0

I'm beginning to play with GeoPySpark and am implementing an example notebook.

I successfully retrieved the images

!curl -o /tmp/B01.jp2 http://sentinel-s2-l1c.s3.amazonaws.com/tiles/32/T/NM/2017/1/4/0/B01.jp2
!curl -o /tmp/B09.jp2 http://sentinel-s2-l1c.s3.amazonaws.com/tiles/32/T/NM/2017/1/4/0/B09.jp2
!curl -o /tmp/B10.jp2 http://sentinel-s2-l1c.s3.amazonaws.com/tiles/32/T/NM/2017/1/4/0/B10.jp2

Here is the script:

import rasterio
import geopyspark as gps
import numpy as np

from pyspark import SparkContext

conf = gps.geopyspark_conf(master="local[*]", appName="sentinel-ingest-example")
pysc = SparkContext(conf=conf)

jp2s = ["/tmp/B01.jp2", "/tmp/B09.jp2", "/tmp/B10.jp2"]
arrs = []

for jp2 in jp2s:
    with rasterio.open(jp2) as f: #CRASHES HERE
        arrs.append(f.read(1))

data = np.array(arrs, dtype=arrs[0].dtype)
data

The script crashes where I placed the marker here, with the following error:

RasterioIOError: '/tmp/B01.jp2' not recognized as a supported file format.

I copy-pasted the example code exactly, ad in the Rasterio docs it even uses .jp2 files in examples.

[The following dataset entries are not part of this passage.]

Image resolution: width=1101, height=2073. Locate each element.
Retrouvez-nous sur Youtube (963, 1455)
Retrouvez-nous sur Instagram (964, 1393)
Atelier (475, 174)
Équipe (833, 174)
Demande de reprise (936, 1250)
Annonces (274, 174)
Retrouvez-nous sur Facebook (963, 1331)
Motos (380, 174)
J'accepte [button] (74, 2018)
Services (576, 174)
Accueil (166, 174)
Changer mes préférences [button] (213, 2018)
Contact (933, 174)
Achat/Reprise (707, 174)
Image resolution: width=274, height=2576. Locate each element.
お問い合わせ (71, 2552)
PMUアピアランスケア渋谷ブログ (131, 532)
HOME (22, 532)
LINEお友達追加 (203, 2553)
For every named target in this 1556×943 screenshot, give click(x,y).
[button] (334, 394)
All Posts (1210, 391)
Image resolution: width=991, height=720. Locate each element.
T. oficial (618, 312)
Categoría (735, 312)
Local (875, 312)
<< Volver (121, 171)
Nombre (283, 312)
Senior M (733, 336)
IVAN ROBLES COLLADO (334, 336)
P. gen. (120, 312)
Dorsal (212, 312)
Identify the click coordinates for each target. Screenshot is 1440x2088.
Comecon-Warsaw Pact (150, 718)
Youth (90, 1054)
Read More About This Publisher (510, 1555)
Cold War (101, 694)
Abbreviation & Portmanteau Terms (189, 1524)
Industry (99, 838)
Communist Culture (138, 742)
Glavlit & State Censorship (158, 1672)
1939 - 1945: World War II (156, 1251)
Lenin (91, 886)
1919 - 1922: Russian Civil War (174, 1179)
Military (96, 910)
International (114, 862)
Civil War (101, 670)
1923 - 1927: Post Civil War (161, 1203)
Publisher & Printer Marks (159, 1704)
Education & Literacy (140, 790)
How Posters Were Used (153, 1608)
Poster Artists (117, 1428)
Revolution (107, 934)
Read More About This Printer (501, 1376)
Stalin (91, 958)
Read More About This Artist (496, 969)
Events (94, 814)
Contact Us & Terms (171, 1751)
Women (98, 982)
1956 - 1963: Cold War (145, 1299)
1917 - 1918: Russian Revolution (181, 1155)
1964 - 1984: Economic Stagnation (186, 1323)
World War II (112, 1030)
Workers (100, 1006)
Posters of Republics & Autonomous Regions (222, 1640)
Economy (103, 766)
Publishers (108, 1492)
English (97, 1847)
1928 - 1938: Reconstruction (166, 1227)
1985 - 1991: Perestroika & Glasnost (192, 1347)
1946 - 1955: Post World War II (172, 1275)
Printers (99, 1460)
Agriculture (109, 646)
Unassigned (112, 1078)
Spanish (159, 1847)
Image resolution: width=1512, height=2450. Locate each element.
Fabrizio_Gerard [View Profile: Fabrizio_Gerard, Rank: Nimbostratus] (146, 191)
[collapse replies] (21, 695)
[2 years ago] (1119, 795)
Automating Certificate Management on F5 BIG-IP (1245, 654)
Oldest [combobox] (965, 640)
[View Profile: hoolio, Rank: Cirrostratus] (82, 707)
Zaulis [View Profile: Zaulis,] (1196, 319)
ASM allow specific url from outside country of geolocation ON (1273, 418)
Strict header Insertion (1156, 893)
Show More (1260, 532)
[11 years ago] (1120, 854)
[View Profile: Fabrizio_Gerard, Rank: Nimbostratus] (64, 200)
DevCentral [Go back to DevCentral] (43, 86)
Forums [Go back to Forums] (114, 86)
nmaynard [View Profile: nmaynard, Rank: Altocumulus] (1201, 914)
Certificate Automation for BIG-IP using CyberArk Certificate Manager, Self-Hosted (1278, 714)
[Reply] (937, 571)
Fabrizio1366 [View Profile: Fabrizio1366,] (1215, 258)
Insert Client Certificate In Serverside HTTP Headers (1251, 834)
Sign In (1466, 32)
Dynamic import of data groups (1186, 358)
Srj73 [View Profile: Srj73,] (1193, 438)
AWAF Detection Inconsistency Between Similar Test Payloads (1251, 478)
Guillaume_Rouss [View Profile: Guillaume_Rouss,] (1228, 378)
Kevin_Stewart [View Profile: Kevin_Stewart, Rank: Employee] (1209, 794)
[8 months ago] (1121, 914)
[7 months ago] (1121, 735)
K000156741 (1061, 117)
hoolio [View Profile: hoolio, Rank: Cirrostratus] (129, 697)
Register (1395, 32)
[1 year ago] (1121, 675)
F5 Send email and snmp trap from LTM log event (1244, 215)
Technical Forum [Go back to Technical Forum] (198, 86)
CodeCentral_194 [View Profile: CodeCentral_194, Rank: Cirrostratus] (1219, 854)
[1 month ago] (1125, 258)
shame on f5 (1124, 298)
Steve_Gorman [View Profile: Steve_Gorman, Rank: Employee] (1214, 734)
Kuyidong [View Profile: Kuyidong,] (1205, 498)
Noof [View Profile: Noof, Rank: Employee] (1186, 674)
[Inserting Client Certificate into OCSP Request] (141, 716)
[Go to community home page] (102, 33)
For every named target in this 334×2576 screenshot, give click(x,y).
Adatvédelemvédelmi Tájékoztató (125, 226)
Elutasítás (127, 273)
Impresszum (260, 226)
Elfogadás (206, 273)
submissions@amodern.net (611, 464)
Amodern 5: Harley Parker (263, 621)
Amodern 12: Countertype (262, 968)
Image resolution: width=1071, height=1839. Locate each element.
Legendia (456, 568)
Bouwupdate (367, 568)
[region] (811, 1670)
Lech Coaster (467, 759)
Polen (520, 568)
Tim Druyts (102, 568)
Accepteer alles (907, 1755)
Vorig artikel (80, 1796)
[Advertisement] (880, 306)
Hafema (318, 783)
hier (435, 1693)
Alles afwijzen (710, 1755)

I'm using the following version of Rasterio, installed with pip3. I do not have Anaconda installed (messes up my Python environments) and do not have GDAL installed (it refuses to, that would be the topic of another question if it is my only solution)

Name: rasterio
Version: 1.1.0
Summary: Fast and direct raster I/O for use with Numpy and SciPy
Home-page: https://github.com/mapbox/rasterio
Author: Sean Gillies
Author-email: sean@mapbox.com
License: BSD
Location: /usr/local/lib/python3.6/dist-packages
Requires: click-plugins, snuggs, numpy, click, attrs, cligj, affine
Required-by: 

Why does it refuse to read .jp2 files? Is there maybe a way to convert them to something usable? Or do you know of any example files similar to these ones in an acceptable format?

Jessica Chambers
  • 1,246
  • 5
  • 28
  • 56
  • If you do not have GDAL installed then that's the problem because RasterIO is basically a wrapper around GDAL. Confirm GDAL is really not installed: `>>> gdal.VersionInfo()`. – LuisTavares Oct 30 '19 at 11:16
  • @LuísTavares I can confirm, I get this output: `NameError: name 'gdal' is not defined` – Jessica Chambers Oct 30 '19 at 13:59
  • 1
    Now that's really the topic of another question! GDAL should be installed before Rasterio. Follow the installation guidelines ( I'm not sure you are using Linux or Mac) https://rasterio.readthedocs.io/en/stable/installation.html#dependencies – LuisTavares Oct 30 '19 at 14:17
  • @LuísTavares I had a feeling it would be.. I did try to install it but encountered many errors. I'll try a different route for now though, thanks :) – Jessica Chambers Oct 30 '19 at 14:40

1 Answers1

1

I was stuck in the same situation.

I used the pyvips package and it's resolved.

import pyvips

image = pyvips.Image.new_from_file("000240.jp2") image.write_to_file("000240.jpg")
Edward Ji
  • 745
  • 8
  • 19